[Album Review] Gorillaz – The Now Now
- Posted on July 4, 2018 at 10:00 AM by Holly Callaghan
- [Album Review] Gorillaz – The Now Now - July 4, 2018
- [Album Review] Track By Track: Isaac Delusion – Rust and Gold - June 30, 2018
Who’s ready for a road trip? The new Gorillaz album The Now Now is the perfect soundtrack for travel. One can tell from titles such as “Magic City”, “Lake Zurich”, and “Hollywood” that there is a dedicated focus on adventure for this established British band. Many lyrics speak about being in dazzling or beautiful places, seeing interesting things and experiencing a journey, while emphasizing the feeling of discovery. Listening to this album, you’ll get the feeling that most of the songs must have been written while on the road with lyrics in “Idaho” have deep imagery of beautiful scenery pass by via tour bus window. The strongest positive of the album is that makes for a great summer exploration soundtrack for the car (or whatever transportation you use) and has the perfect flow for any summer excursion.
A huge change from their last album, The Now Now shows a softer, slower side of the band, without any of the hard-hitting rap or driving beats, previously found on Humanz. This isn’t a new direction as it is very similar to a large swath of their early art. Spacey sounds transport you away from this reality and into one of Gorillaz own making. They have always had the goal of being different than anyone else. This album is true to form when looking at the whole history, but falls a little flat as the grooving flow throughout overshadows the individuality that each track deserved.

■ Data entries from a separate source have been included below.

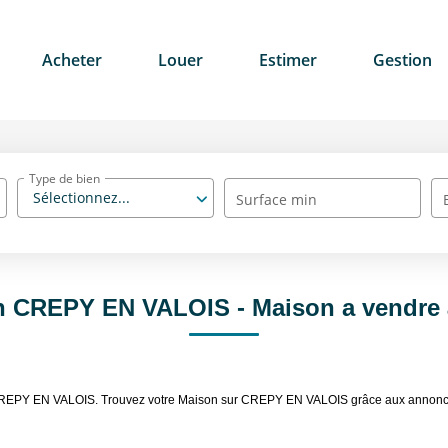
Acheter
Louer
Estimer
Gestion
Type de bien
Sélectionnez...
Surface min
on CREPY EN VALOIS - Maison a vendr
re CREPY EN VALOIS. Trouvez votre Maison sur CREPY EN VALOIS grâce aux anno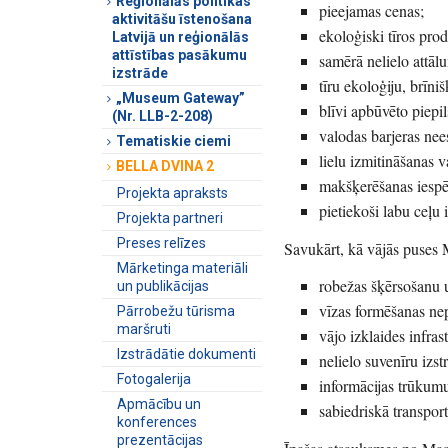
Reģionālās politikas
pieejamas cenas;
aktivitāšu īstenošana
ekoloģiski tīros pro
Latvijā un reģionālās
attīstības pasākumu
samērā nelielo attāl
izstrāde
tīru ekoloģiju, brīn
„Museum Gateway”
blīvi apbūvēto piepil
(Nr. LLB-2-208)
valodas barjeras ne
Tematiskie ciemi
lielu izmitināšanas v
BELLA DVINA 2
makšķerēšanas iespē
Projekta apraksts
pietiekoši labu ceļu 
Projekta partneri
Preses relīzes
Savukārt, kā vājās puses 
Mārketinga materiāli
robežas šķērsošanu 
un publikācijas
vīzas formēšanas ne
Pārrobežu tūrisma
maršruti
vājo izklaides infras
Izstrādātie dokumenti
nelielo suvenīru izs
Fotogalerija
informācijas trūkumu
Apmācību un
sabiedriskā transpor
konferences
prezentācijas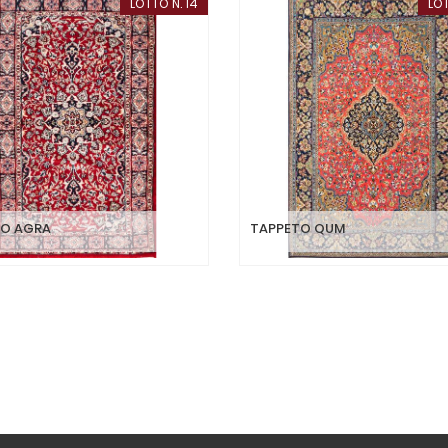
LOTTO N. 14
LOT
TO AGRA
TAPPETO QUM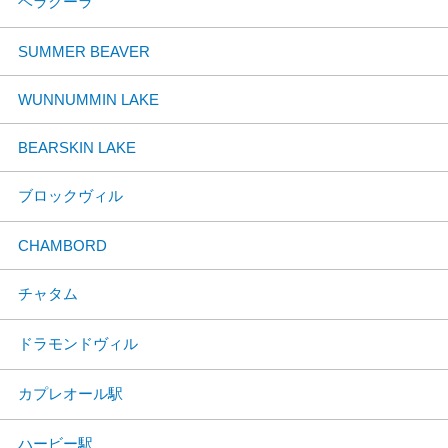
ベラクーラ
SUMMER BEAVER
WUNNUMMIN LAKE
BEARSKIN LAKE
ブロックヴィル
CHAMBORD
チャタム
ドラモンドヴィル
カプレオール駅
ハービー駅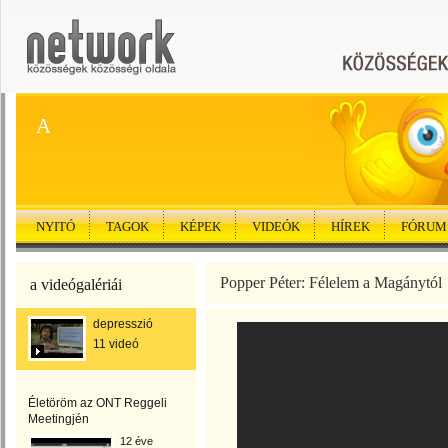
A
NYITÓ
TAGOK
KÉPEK
VIDEÓK
HÍREK
FÓRUM
Popper Péter: Félelem a Magánytól
a videógalériái
depresszió
11 videó
Életöröm az ONT Reggeli
Meetingjén
12 éve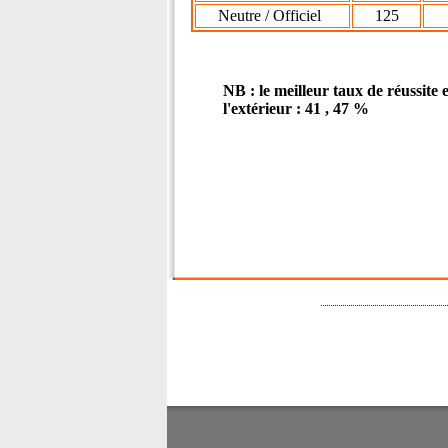
Neutre / Officiel
125
5
NB : le meilleur taux de réussite 
l'extérieur : 41 , 47 %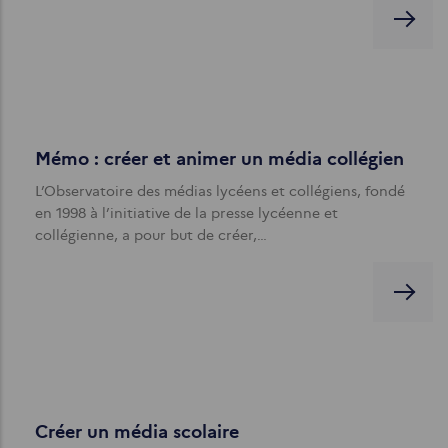
Mémo : créer et animer un média collégien
L’Observatoire des médias lycéens et collégiens, fondé
en 1998 à l’initiative de la presse lycéenne et
collégienne, a pour but de créer,…
Créer un média scolaire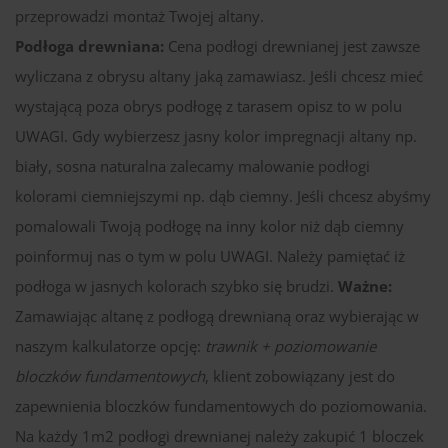
przeprowadzi montaż Twojej altany.
Podłoga drewniana:
Cena podłogi drewnianej jest zawsze
wyliczana z obrysu altany jaką zamawiasz. Jeśli chcesz mieć
wystającą poza obrys podłogę z tarasem opisz to w polu
UWAGI. Gdy wybierzesz jasny kolor impregnacji altany np.
biały, sosna naturalna zalecamy malowanie podłogi
kolorami ciemniejszymi np. dąb ciemny. Jeśli chcesz abyśmy
pomalowali Twoją podłogę na inny kolor niż dąb ciemny
poinformuj nas o tym w polu UWAGI. Należy pamiętać iż
podłoga w jasnych kolorach szybko się brudzi.
Ważne:
Zamawiając altanę z podłogą drewnianą oraz wybierając w
naszym kalkulatorze opcję:
trawnik + poziomowanie
bloczków fundamentowych
, klient zobowiązany jest do
zapewnienia bloczków fundamentowych do poziomowania.
Na każdy 1m2 podłogi drewnianej należy zakupić 1 bloczek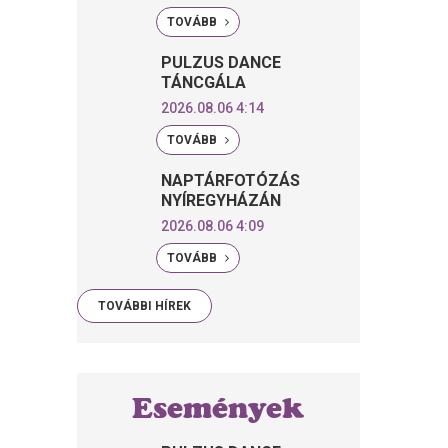
TOVÁBB
PULZUS DANCE
TÁNCGÁLA
2026.08.06 4:14
TOVÁBB
NAPTÁRFOTÓZÁS
NYÍREGYHÁZÁN
2026.08.06 4:09
TOVÁBB
TOVÁBBI HÍREK
Események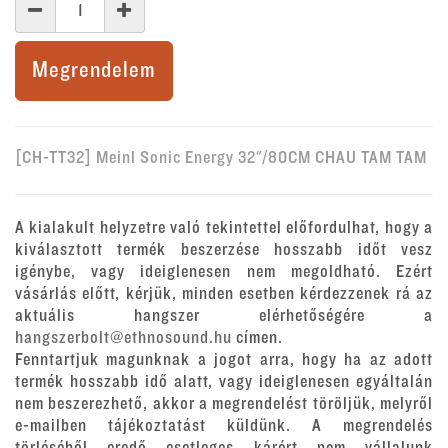
Megrendelem
[CH-TT32] Meinl Sonic Energy 32"/80CM CHAU TAM TAM
A kialakult helyzetre való tekintettel előfordulhat, hogy a
kiválasztott termék beszerzése hosszabb időt vesz
igénybe, vagy ideiglenesen nem megoldható. Ezért
vásárlás előtt, kérjük, minden esetben kérdezzenek rá az
aktuális hangszer elérhetőségére a
hangszerbolt@ethnosound.hu
címen.
Fenntartjuk magunknak a jogot arra, hogy ha az adott
termék hosszabb idő alatt, vagy ideiglenesen egyáltalán
nem beszerezhető, akkor a megrendelést töröljük, melyről
e-mailben tájékoztatást küldünk. A megrendelés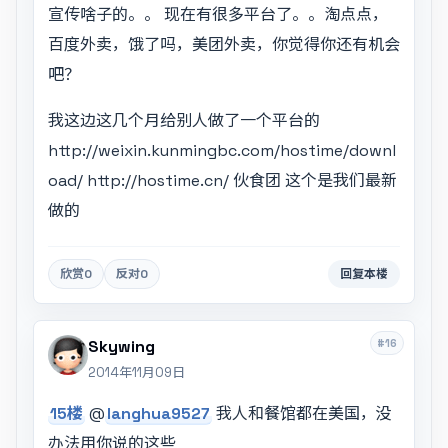
宣传啥子的。。 现在有很多平台了。。淘点点，
百度外卖，饿了吗，美团外卖，你觉得你还有机会
吧？
我这边这几个月给别人做了一个平台的
http://weixin.kunmingbc.com/hostime/downl
oad/ http://hostime.cn/ 伙食团 这个是我们最新
做的
欣赏
0
反对
0
回复本楼
#16
Skywing
2014年11月09日
15楼
@
langhua9527
我人和餐馆都在美国，没
办法用你说的这些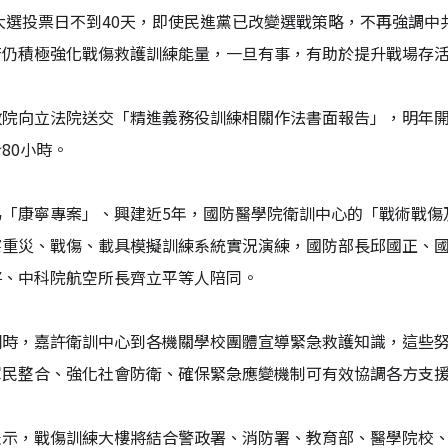
4大選投票日不到40天，即使民進黨已改變選戰策略，不再強調
府仍積極強化戰傷救護訓練能量，一旦有事，有助於提升戰場存
政院向立法院送交「精進義務役訓練相關作法書面報告」，明年開
80小時。
為「康寧專案」、興建近5年，國防醫學院衛訓中心的「戰術戰傷
察重災、戰傷、載具模擬訓練系統實況演練，國防部長邱國正、
將、中科院航空所長齊立平等人陪同。
詞時，嘉許衛訓中心到各機關學校團體宣導緊急救護知識，這些
軍民整合、強化社會防衛、確保緊急應變機制可有效協調各方支
表示，戰傷訓練大樓將結合警政署、消防署、教育部、醫學院校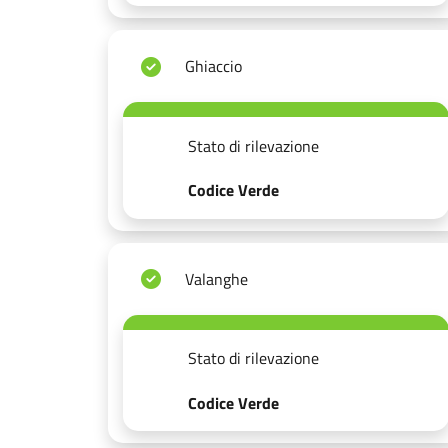
Ghiaccio
Stato di rilevazione
Codice Verde
Valanghe
Stato di rilevazione
Codice Verde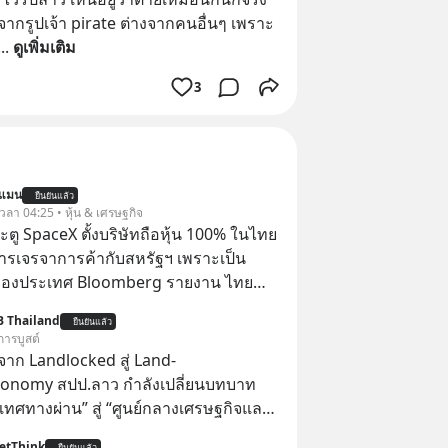
 จากรูปเจ้า pirate ต่างจากคนอื่นๆ เพราะ
... 
ดูเพิ่มเติม
3
นแมน
ยืนยันแล้ว
 เวลา 04:25 • หุ้น & เศรษฐกิจ
ตู SpaceX ตั้งบริษัทถือหุ้น 100% ในไทย
ารเจรจาการค้ากับสหรัฐฯ เพราะเป็น
ของประเทศ Bloomberg รายงาน ไทย
ดยืนชัดเจนว่า จะไม่อนุญาตให้บริษัท
B Thailand
ยืนยันแล้ว
้งบริษัทโทรคมนาคมดาวเทียมที่ถือหุ้น
การบูสต์
ชาวต่างชาติ ในระหว่างการเจรจาการ
าก Landlocked สู่ Land-
บาลสหรัฐ โดยให้เหตุผลว่าเป็นประเด็น
conomy สปป.ลาว กำลังเปลี่ยนบทบาท
ปไตยของประเทศ
เทศทางผ่าน” สู่ “ศูนย์กลางเศรษฐกิจและ
์” ของอนุภูมิภาคลุ่มแม่น้ำโขง
etThink
ยืนยันแล้ว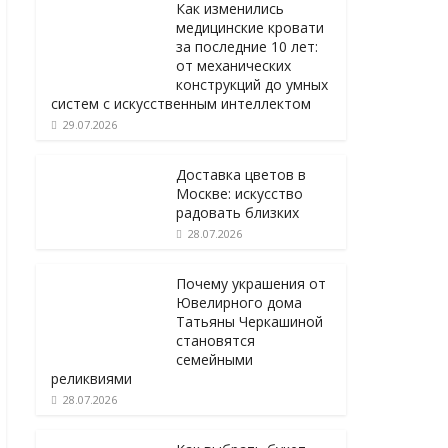
Как изменились
медицинские кровати
за последние 10 лет:
от механических
конструкций до умных
систем с искусственным интеллектом
29.07.2026
Доставка цветов в
Москве: искусство
радовать близких
28.07.2026
Почему украшения от
Ювелирного дома
Татьяны Черкашиной
становятся
семейными
реликвиями
28.07.2026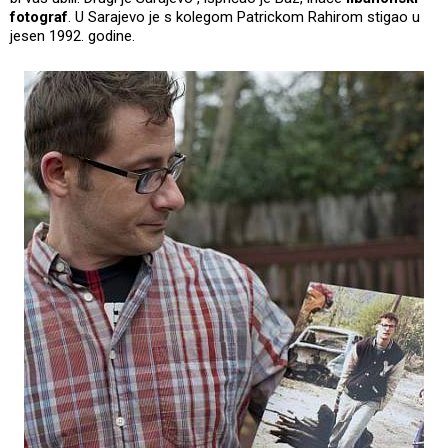
fotograf
. U Sarajevo je s kolegom Patrickom Rahirom stigao u
jesen 1992. godine.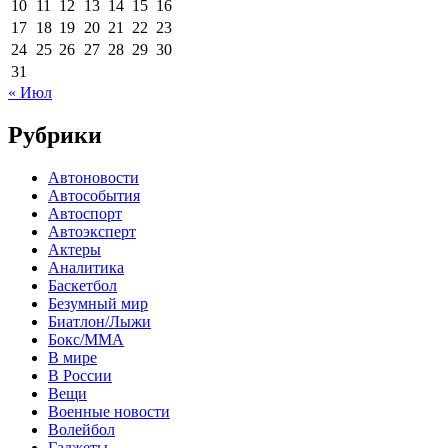
10
11
12
13
14
15
16
17
18
19
20
21
22
23
24
25
26
27
28
29
30
31
« Июл
Рубрики
Автоновости
Автособытия
Автоспорт
Автоэксперт
Актеры
Аналитика
Баскетбол
Безумный мир
Биатлон/Лыжи
Бокс/MMA
В мире
В России
Вещи
Военные новости
Волейбол
Гаджеты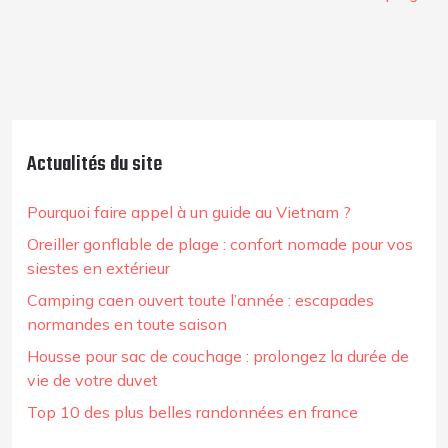
Actualités du site
Pourquoi faire appel à un guide au Vietnam ?
Oreiller gonflable de plage : confort nomade pour vos
siestes en extérieur
Camping caen ouvert toute l’année : escapades
normandes en toute saison
Housse pour sac de couchage : prolongez la durée de
vie de votre duvet
Top 10 des plus belles randonnées en france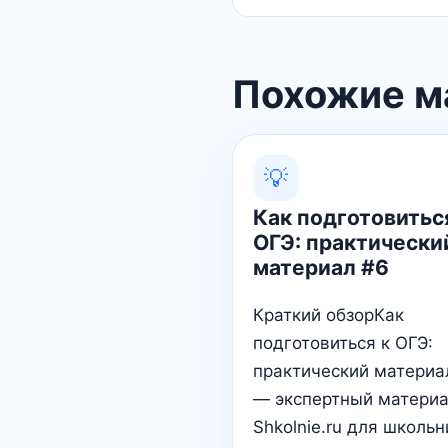
Похожие м
💡
Как подготовитьс
ОГЭ: практически
материал #6
Краткий обзорКак
подготовиться к ОГЭ:
практический материа
— экспертный матери
Shkolnie.ru для школьн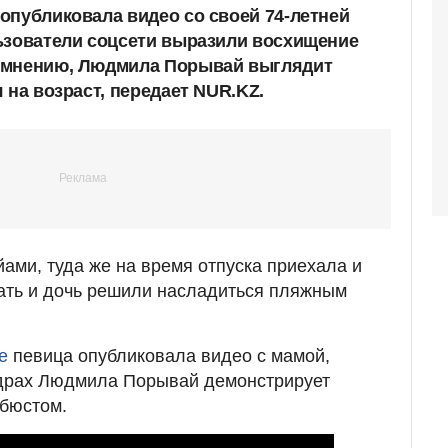
опубликовала видео со своей 74-летней
ьзователи соцсети выразили восхищение
 мнению, Людмила Порывай выглядит
 на возраст, передает NUR.KZ.
ми, туда же на время отпуска приехала и
ать и дочь решили насладиться пляжным
е
певица опубликовала видео с мамой,
кадрах Людмила Порывай демонстрирует
 бюстом.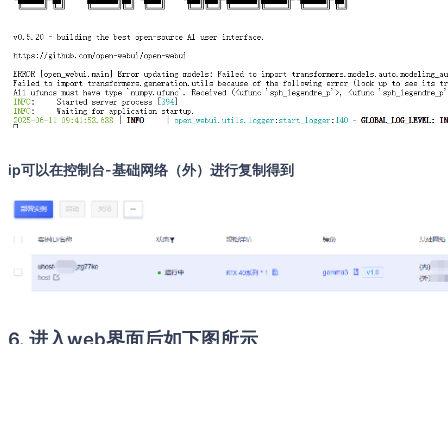
ip可以在控制台-基础网络（外）进行复制得到
6. 进入web界面后如下图所示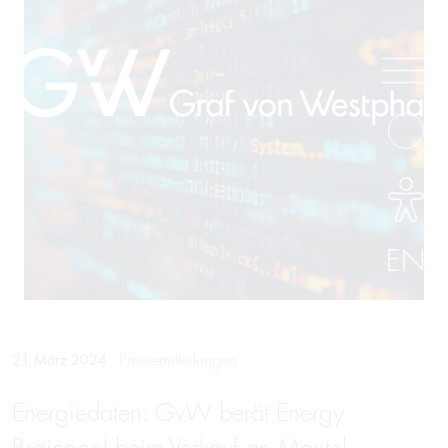
EN
Pressemitteilungen
21 März 2024
Energiedaten: GvW berät Energy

Another key difference is the significant decrease in guest stars, citing only Snoop Dogg, George Benson, and Jamie Principle in the entirety. This lack of outside influence decreases the diversity of sound and intense individuality that was found in the band’s previous music. Gorillaz have always pushed collaboration strongly in any of their music, making it part of their foundation. There is only one permanent member, Damon Albarn, with the rest of the band consisting of a continual rotation of different artists. Having so few included collaborators may have been what made it so much slower going, but that doesn’t have to be a bad thing, if you’re prepared for it. The Now Now is nothing like Humanz, but it’s good when you want to relax and enjoy the ride.
From beginning to end the groove continues with interesting sounds from a variety of sources, both digital and physical. (Yes, there is even a cowbell on “Lake Zurich.”) The feel is of a whirlwind tour across the country with a laid back attitude. Some parts get a little too slow and light, but this feeling is fleeting as they make at least something interesting in each song and finish strong. There are definitely a few great tracks on this album that deserve a listen.
“Fire Flies” stands out for it’s intriguing lyrics and complex instrumentation, including strings and a tuba bass line. Definitely the gem of the entire album with a truly unique sound that’s so completely Gorillaz. I find myself forgetting what I’m doing when this song comes on. It pulls me in and envelops my senses. No wonder they made it the pre-album release single just two weeks before the drop date, June 29th. This surreal feel really does draw you in and transport you away. It’s like poetry in motion. One of my favorite songs they’ve ever released.
“Souk Eye” is the final song with Spanish guitar, horns, and a full accompaniment of instruments. The forlorn sounds of the vocals blend perfectly, adding some of the complexity lacking in other parts of the album. This is another song that really pulls me into a tragic love. It’s romantic and fun to listen to with the melancholy overtones Gorillaz is known for with a bright twist. The contradictory feeling of this song works wonders as the final song fades out with only keys.
Depending on why you’re a fan of Gorillaz, the enjoyment level from this album may be drastically influenced. Lacking in depth and muted in tone more so than many previous releases, this could feel hollow in comparison to Humanz. It lacks the typical complexity, making it feel like a let down to those expecting a more individuality and collaborators. Despite this, the fact remains that some great work is included on this record. The Now Now shines as driving music because these smooth jams are perfect for being on the road. It deserves an honest, open minded listen when you’re the mood for it’s slower tempo. Its sounds envelop the senses like rose colored glasses, changing perceptions. The more I listen, the more pleased I am with how it feels.